Quali strumenti finanziari per l’Economia sociale e solidale?

22 Luglio 2019
Gianluca Salvatori durante il suo intervento a Quito

Il nostro segretario generale Gianluca Salvatori ha appena partecipato al Seminario internazionale “Dimensioni dell’economia sociale e solidale” organizzato dal Comitato internazionale per lo sviluppo dei popoli (CISP) con il governo dell’Ecuador a Quito il 18 e 19 luglio. Ecco una sintesi del suo intervento

Una veduta di Quito (Ecuador)

L’abc della finanza per l’ESS

Quando si parla di strumenti finanziari per l’economia sociale e solidale si devono tenere in conto quattro aspetti:

  • Stiamo vivendo un momento di trasformazione, nel quale le imprese dell’ESS – a lungo contraddistinte da una prevalenza dell’intensità di lavoro -, oggi sono invece connotate da una crescente intensità di capitale. Di fronte ai cambiamenti demografici, tecnologici e di rapporti con l’ente pubblico, l’ESS vede il proprio ruolo acquistare importanza e centralità. Come conseguenza, la crescita delle domande alle quali è chiamata a rispondere giustifica la necessità di una maggiore capitalizzazione.
  • A fronte di questa necessità di accedere al capitale, va sottolineato che, di per sé, le imprese dell’ESS non soffrono di alcun handicap intrinseco. La variabile chiave è invece la fase del ciclo di vita: mano a mano che l’impresa sociale o la cooperativa cresce, la capitalizzazione è più semplice. Le organizzazioni dell’ESS non sono né più rischiose né più limitate, rispetto alle altre imprese, nell’accesso al capitale. È un mito da sfatare.
  • Dall’altra va riconosciuto che l’offerta della finanza è cambiata. Anche solo rispetto a cinque anni fa, questa industria è più sensibile ai temi sociali e alla sostenibilità, fosse anche per un processo superficiale di green washing. La domanda e l’offerta quindi si incrociano con più facilità, almeno in teoria.
  • Perché in realtà non è detto che tutti i nuovi strumenti finanziari ideati per il sociale (social bond, impact investing, ecc.) siano i più adatti per l’ESS. Le imprese sociali sembrano infatti prediligere gli strumenti tradizionali, perché spesso quelli innovativi risultano più squilibrati a favore dell’investitore e del capitale.

In sostanza, quindi, è vero che le imprese dell’Economia sociale e solidale oggi hanno più bisogno di capitali, così come è vero che questi capitali dal lato dell’offerta risultano più disponibili perché la finanza è più attenta alla sostenibilità. Dall’altra però non tutti gli strumenti sono adatti, soprattutto quando vogliono a tutti i costi coniugare l’utile sociale e quello privato senza rinunciare agli alti rendimenti cui la finanza è stata a lungo abituata.

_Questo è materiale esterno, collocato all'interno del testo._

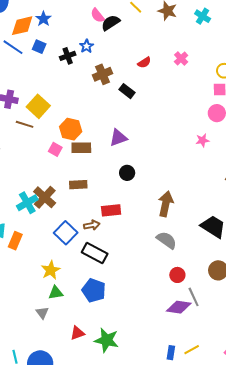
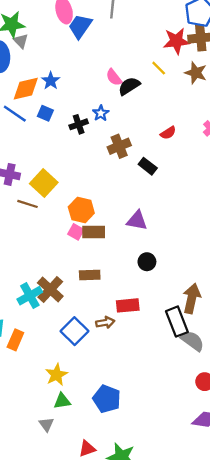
purple triangle: (118, 138) -> (137, 221), turned 30
pink square: (55, 149) -> (76, 232), moved
black rectangle: (95, 253) -> (177, 322), moved, turned 40

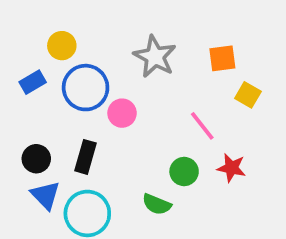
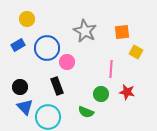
yellow circle: (62, 46) -> (27, 19), moved
pink line: (202, 126) -> (111, 69), turned 42
black rectangle: (86, 157) -> (57, 86), moved, turned -36

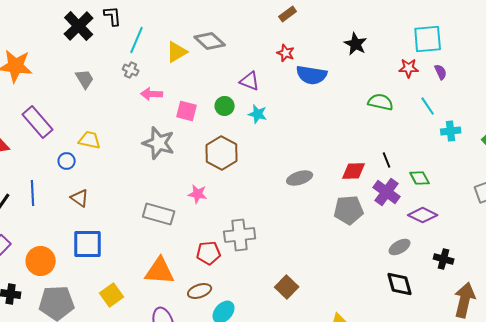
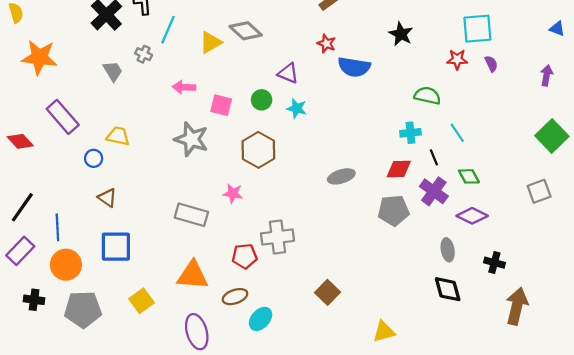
gray cross: (131, 70) -> (144, 54), moved
cyan line: (428, 106) -> (457, 133), moved
cyan cross: (451, 131) -> (410, 133), moved
blue line: (33, 193) -> (57, 227), moved
gray ellipse: (400, 247) -> (448, 250), turned -70

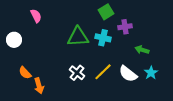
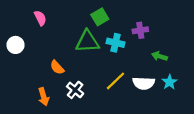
green square: (106, 12) -> (100, 17), moved
orange semicircle: (25, 73) -> (57, 67), moved
white cross: (77, 73) -> (75, 90), moved
white semicircle: (128, 74) -> (144, 83), turned -36

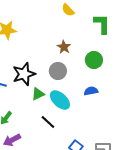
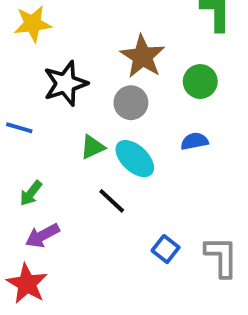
brown star: (64, 47) -> (142, 56), size x1.6
black star: (24, 74) -> (65, 83), moved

Da ciò derivano le seguenti raccomandazioni per l’ente pubblico:

  • è importante utilizzare (e combinare tra loro) il maggior numero di strumenti possibili, partendo da un’accurata conoscenza delle caratteristiche di ciascuno di essi
  • gli strumenti più importanti sono quelli che favoriscono la capitalizzazione interna. Le politiche pubbliche più efficaci in questa direzione sono quelle che limitano la distribuzione degli utili e che offrono un vantaggio fiscale a chi reinveste nell’impresa sociale e cooperativa, così come anche gli strumenti che favoriscono i prestiti da soci
  • vanno favorite le policy che sostengono gli schemi di garanzia alimentati sia da fondi privati che da fondi pubblici (come i fondi di garanzia italiani o il fondo EASI europeo), visto che l’accesso al credito è limitato proprio dall’assenza di collaterali.
  • Una politica di sviluppo dell’ESS non può prescindere dal consolidamento degli ecosistemi. Questo perché le imprese cooperative e sociali sono per loro natura più propense a lavorare in rete, facendo prevalere il principio collaborativo sul quello competitivo.